Crisis of Jamaica’s missing children
Dear Reader,
The announcement last week by Minister of Local Government Noel Arscott that the Ananda Alert system is to be moved to the Ministry of Youth, and specifically to the Child Development Agency (CDA), has, intentionally or not, brought to the fore the crisis of missing children and the levels of intervention that are required to address the problem.
While it makes a lot of sense to place the programme under the youth umbrella, it is important to point out that the problem with the Ananda Alert, since its inception three years ago, was never a problem of location. It was, and still is, a problem of an inexcusable lack of commitment and resources.
In fact, the housing of the Ananda Alert, under the then Department of Local Government, was deliberately designed to galvanise the “on the ground” mechanisms and networks necessary for search and rescue of missing and abducted children. The plan was that the new rapid response system would be driven by the parish councils, thereby triggering support and action from citizens and communities islandwide. Having announced the shift, Minister Arscott must now tell the Jamaican public if that particular objective has changed and how exactly will the CDA be able to deliver that level of local support across constituencies.
It is common knowledge that the CDA is already overstretched and overburdened and is itself in need of additional resources, both human and financial. In addition to the mammoth mandate of administrative oversight, investigation, and rehabilitation – and more, of all matters relating to children, it is the receptacle for reports and referrals from the Office of the Children’s Registry (OCR) and to a lesser degree reports from the Office of the Children’s Advocate (OCA). In other words, every complaint that reaches the OCR is also reported and followed up by the CDA.
Given those realities, the government will have to explain exactly how the additional responsibility of the Ananda Alert will be subsumed and managed by the CDA.
I’m not sure that Minister Arscott knows or appreciates the seriousness of the crisis of missing children, given that he’s been in the job for only six months. On an average, 150 children go missing every month in Jamaica. Some months the figure is closer to 200, and whilst approximately 80 per cent of that number return home, there are children who have never been seen again – month after month, and year after year. There are children who have been missing for years without suspects or investigations.
The case of 14-year-old Jhaneel Goulbourne exemplifies the severe nature of the problem. Jhaneel was allegedly abducted four years ago. Though it is surmised that she was the victim of foul play, Jhaneel’s body has not been found. As a consequence she remains on the missing persons’ list.
The attendant problems are equally bizarre. Most of the children who go missing are involved in sexual activity, both forced and unforced. Legally of course, the latter is irrelevant when it involves any child under the age of 16 years, but the psychosocial impact is nevertheless profound. Some of the missing children cases handled by Hear The Children’s Cry involve gang rapes, pregnancies and contraction of sexually transmitted infections. Almost all of them involve trauma presenting itself in one form or another.
In one gruesome case, the 15-year-old girl who had been reported missing was buried in a pauper’s grave before her mother even knew that her badly decomposed body had been found. The emotional ramifications of that particular case on the mother as well those close to the family are deep and long-lasting.
One of the unspoken consequences of the crisis of missing children is its impact on the educational life of the victims. Children who go missing don’t attend school for the time they are away from home. Equally disturbing are reports that some of the children who return are being denied re-entry into the formal school system. Negative short and long-term social effects of this type of problem will continue to plague a country already characterised by under-education and the associated problems of crime, teenage pregnancy and other serious dysfunctions.
The epidemic of missing children requires a stand-alone, investigative unit equipped with adequate staffing and wide-reaching capacities – internal and external, the latter being critical in tackling the problem of child trafficking. To simply announce a shift in location is definitely not good enough, given the scope of work required.

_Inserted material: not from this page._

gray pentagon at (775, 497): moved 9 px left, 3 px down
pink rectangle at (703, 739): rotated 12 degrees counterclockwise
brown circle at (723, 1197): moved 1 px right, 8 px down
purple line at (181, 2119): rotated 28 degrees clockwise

For the Ananda Alert to function effectively and efficiently, it is going to require significant resources and structural mechanisms that clearly cannot be accommodated by the CDA in its present form.
While the move to the CDA is welcomed from a purely child-focused point of view, the magnitude of the crisis of missing and abducted children is much more than geography. It is going to require commitment, collaboration and creativity, but most of all, it will need the commensurate financial and material input from government and the private sector, if it is to have any semblance of viability.